- _PROBLEM REQUIREMENTS_:
Of all the entries below, retype only the lines from the one with "You are a GUI" through the one with "This screenshot has height=2576, width=727.", exactly as they appear.

- _SUPPLIED ENTRIES_:
* * *

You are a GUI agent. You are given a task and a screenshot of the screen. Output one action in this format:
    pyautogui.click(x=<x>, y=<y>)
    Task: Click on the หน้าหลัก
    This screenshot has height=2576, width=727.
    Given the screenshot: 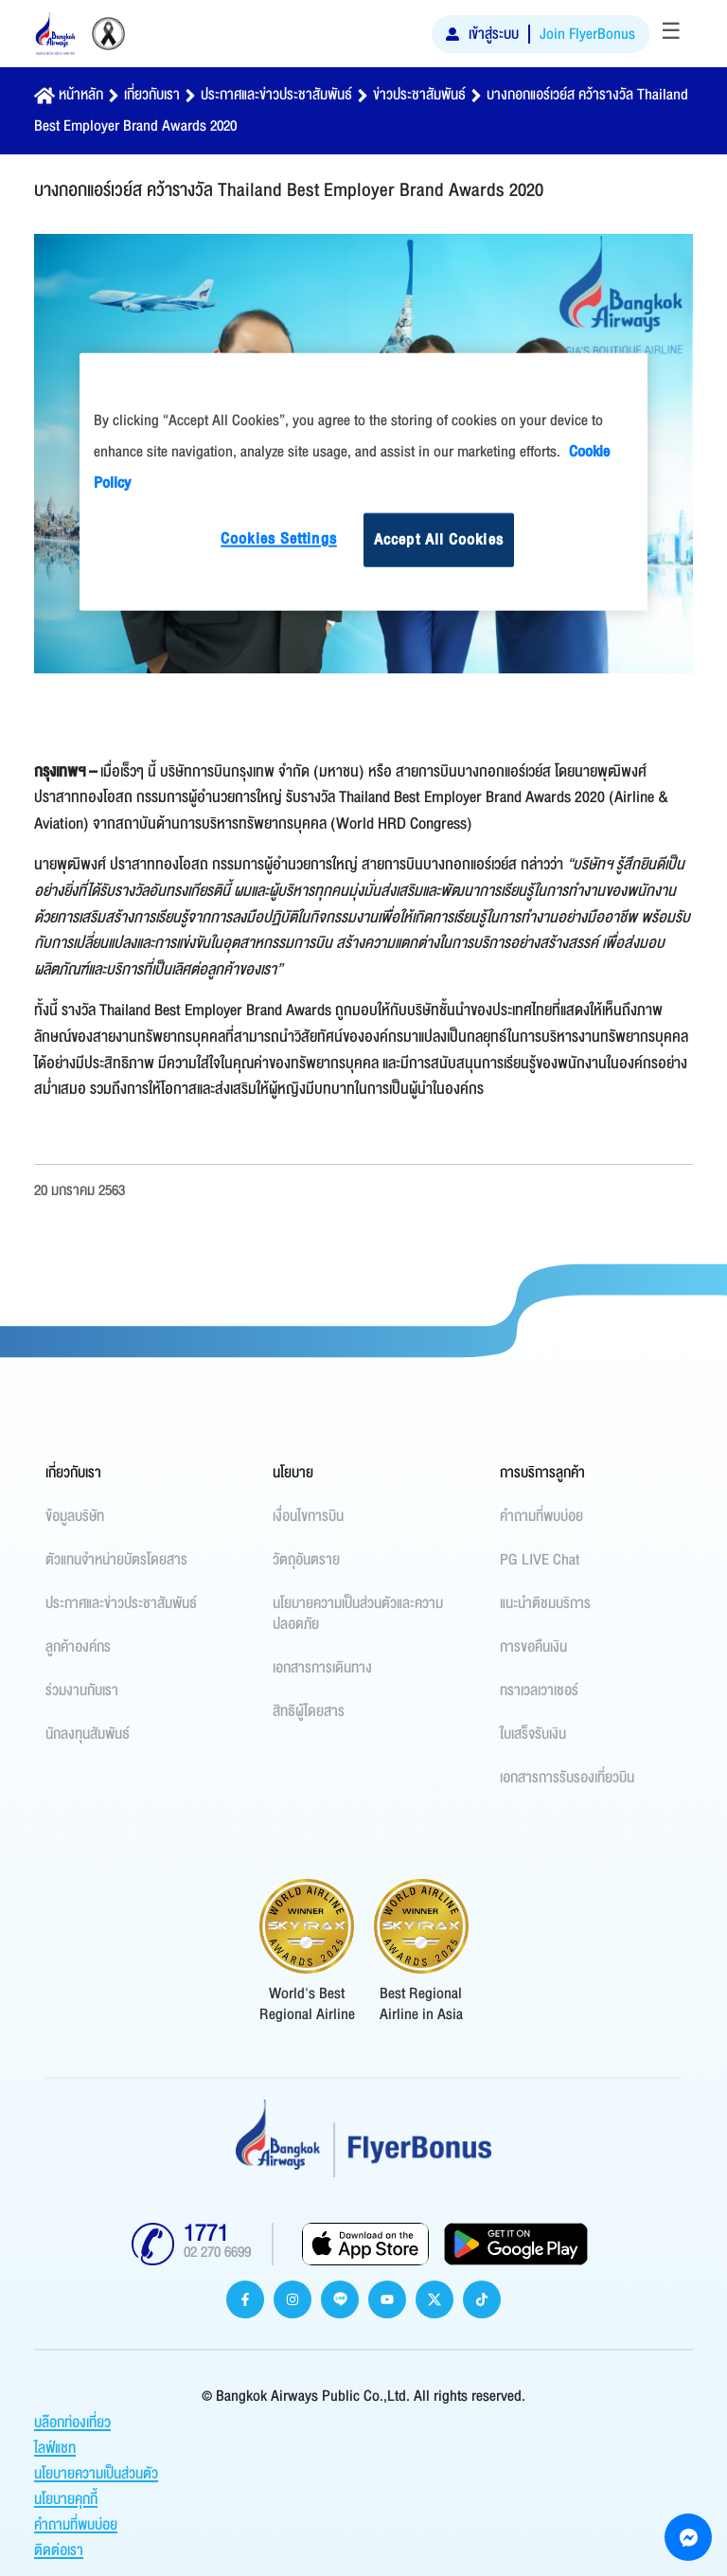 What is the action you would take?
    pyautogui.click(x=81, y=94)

* * *

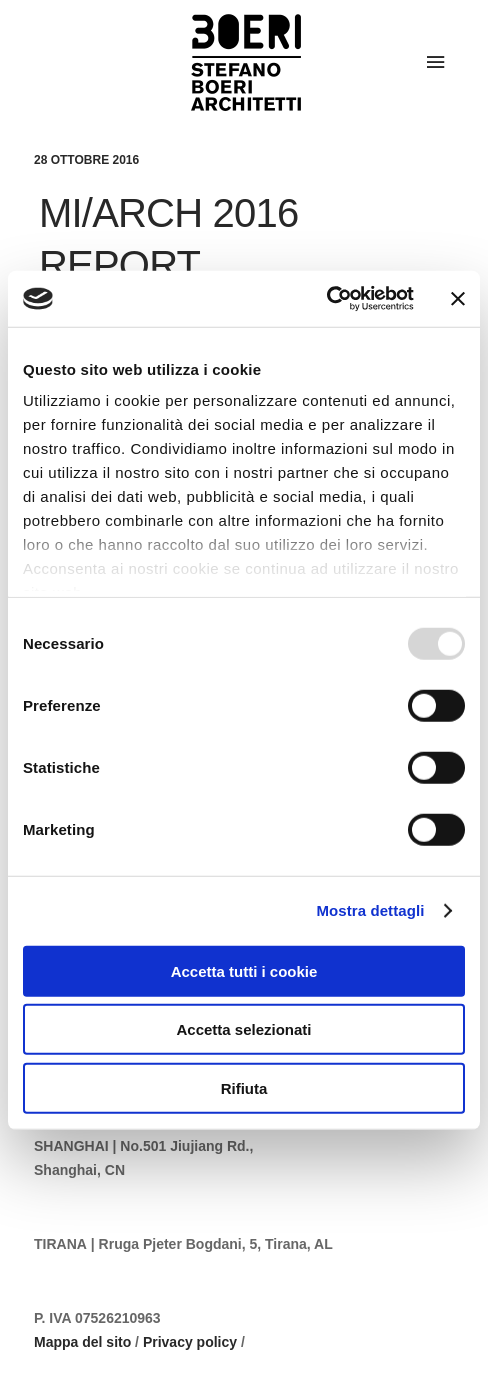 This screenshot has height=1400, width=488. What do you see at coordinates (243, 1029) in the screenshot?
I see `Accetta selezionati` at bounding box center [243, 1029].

* * *

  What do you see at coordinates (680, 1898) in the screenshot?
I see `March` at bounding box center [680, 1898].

* * *

- _RESULT_:
You are a GUI agent. You are given a task and a screenshot of the screen. Output one action in this format:
    pyautogui.click(x=<x>, y=<y>)
    Task: Click on the หน้าหลัก
    This screenshot has height=2576, width=727.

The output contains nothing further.